Project

Funded by the programme R&D infrastructures from the Andalusian Plan for Research, Development and Innovation (PAIDI 2020, IE19_259 FPS)

This computational infrastructure constitutes a crucial element to support the ongoing transformation of the Andalusian Health System from a passive data warehouse to an active entity able of managing, interpreting and generating Real World Evidence (RWE), on new biomedical knowledge from its Real World Data (RWD). This infrastructure is located within the security ring of the Andalusian Health System and is suitable for the analysis of clinical data, subjected to strict security restrictions. In particular it is an appropriate environment to work in collaboration with the Health Population Database la base poblacional de salud (BPS), an unparalleled resource that contains comprehensive clinical data (diagnosis, treatments, drug prescriptions, analytics, usage of the health system, etc.) for more than 13 million of patients, collected since 2001. The analysis of BPS RWD with artificial intelligence (AI) methodologies has an immense potential of generation of biomedical knowledge of rapid translation. Due to this, the infrastructure comprises not only conventional CPUs but also GPUs for massive parallel computation required by AI and machine learning methodologies.

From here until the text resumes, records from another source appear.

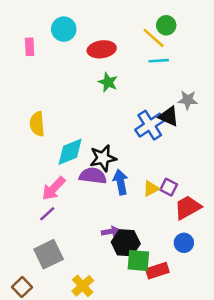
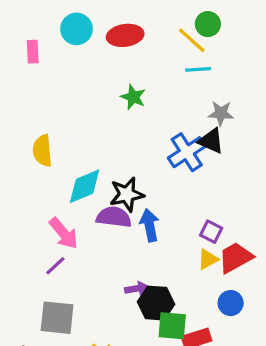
red ellipse: (102, 49) -> (125, 35), moved
gray star: (188, 100) -> (221, 113), moved
pink arrow: (54, 188) -> (64, 233), turned -84
yellow triangle: (151, 188) -> (208, 259), moved
gray square: (49, 254) -> (57, 318), turned 32

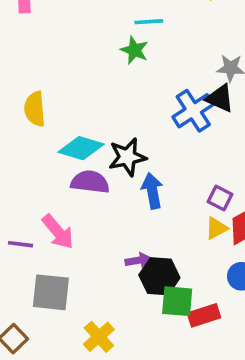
cyan line: (198, 69) -> (149, 22), moved
cyan diamond: (85, 186) -> (81, 148), turned 39
purple semicircle: (114, 217) -> (90, 182), moved
pink arrow: (64, 233) -> (58, 232), moved
purple line: (55, 266) -> (21, 244), moved, turned 50

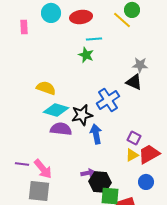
yellow semicircle: (35, 109) -> (46, 88), moved, turned 114
blue cross: (193, 111) -> (108, 100), moved
pink arrow: (58, 232) -> (43, 169), moved

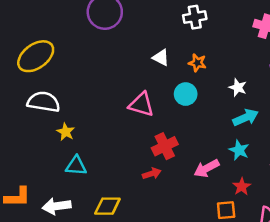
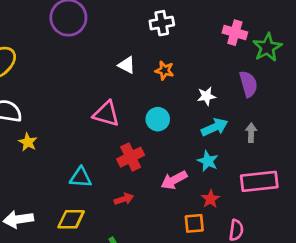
white star: (238, 88) -> (206, 96), turned -30
cyan circle: (186, 94) -> (158, 119), moved
cyan triangle: (76, 166) -> (81, 177), moved
red arrow: (152, 174) -> (124, 199), moved

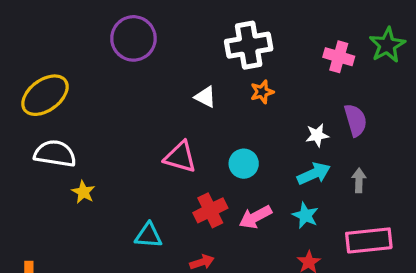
white cross: (162, 23) -> (249, 45), size x1.5
green star: (267, 47) -> (387, 45), moved
orange star: (164, 70) -> (262, 92), moved, turned -30
white star: (206, 96) -> (317, 135), moved
pink arrow: (174, 180) -> (255, 217), moved

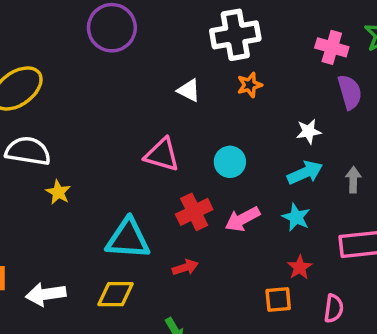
purple semicircle: (356, 120) -> (350, 92), moved
cyan triangle: (148, 235) -> (128, 239), size x1.5

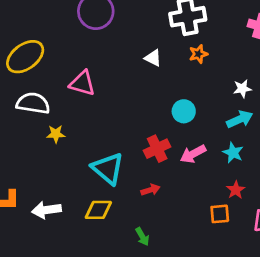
pink triangle: (162, 155) -> (82, 83), moved
yellow star: (58, 192) -> (56, 134), turned -30
cyan triangle: (128, 239) -> (108, 169), turned 36

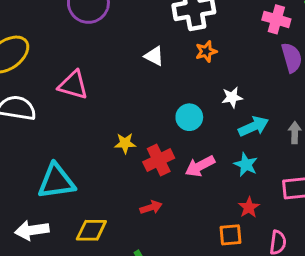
white star: (242, 89) -> (232, 97), moved
yellow star: (56, 134) -> (125, 143), moved
cyan triangle: (108, 169) -> (56, 181), moved, turned -48

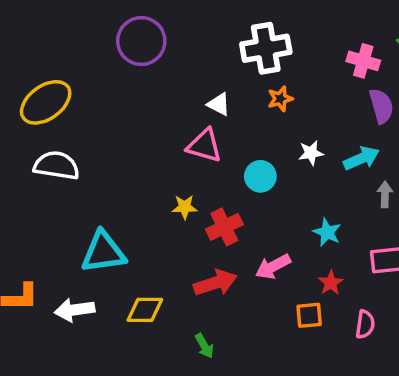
pink triangle: (73, 85) -> (204, 146), moved
cyan arrow: (253, 126) -> (361, 158), moved
pink arrow: (200, 166) -> (273, 267), moved
red arrow: (151, 207) -> (215, 283), size x1.6

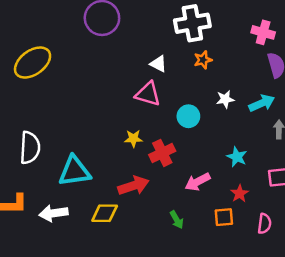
white semicircle: (56, 166) -> (30, 148), moved, turned 84
red arrow: (215, 283) -> (133, 186), moved
green arrow: (204, 346) -> (177, 220), moved

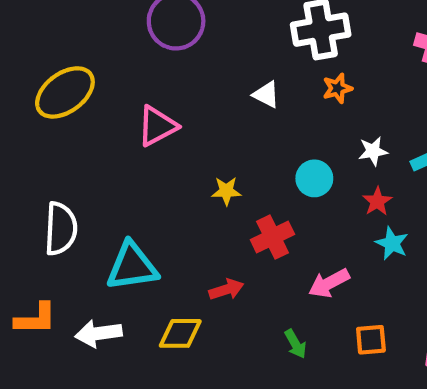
pink triangle: (148, 94) -> (157, 126), moved, turned -44
yellow star: (133, 139) -> (226, 191), moved
red arrow: (133, 186) -> (226, 289), size x0.7
red star: (240, 194) -> (377, 201), moved

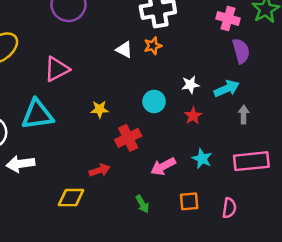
orange star: (337, 88) -> (153, 46), moved
cyan star: (392, 243) -> (202, 159), moved
cyan triangle: (132, 266) -> (37, 115), moved
white arrow: (98, 333) -> (20, 164), moved

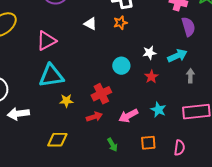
white triangle: (124, 50) -> (90, 24), moved
yellow star: (100, 109) -> (66, 101), moved
cyan triangle: (37, 115) -> (51, 76), moved
red arrow: (100, 170) -> (94, 117), moved

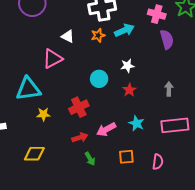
pink triangle: (46, 41) -> (53, 59), moved
cyan arrow: (177, 56) -> (124, 30), moved
red arrow: (94, 117) -> (80, 137), moved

Data privacy and GDPR-compliant management of clinical data

General Data Protection Rules (and specifically the Spanish regulation (Ley Orgánica de Protección de Datos Personales y Garantías de los Derechos Digitales) explicitly prohibits the management of clinical data with some exceptions. One of these is the secondary use for research under certain conditions. As explained in the document BPS and research (Base Poblacional de Salud e Investigación), data request requires of:

  • A report of the study aimed
  • A complete assessment of impact on data protection according to the “practical instructions for evaluation of impact in data protection for data subject to GDPR” (see also Garcia-Leon et al., 2020)
  • A report of the Andalusian Ethics Committee.

Because GDPR, the extraction of sensitive data from the secure environment of the BPS to external computing facilities for its study is problematic given that, even anonymized, the risk of re-identification is not negligible and poses serious ethics challenges.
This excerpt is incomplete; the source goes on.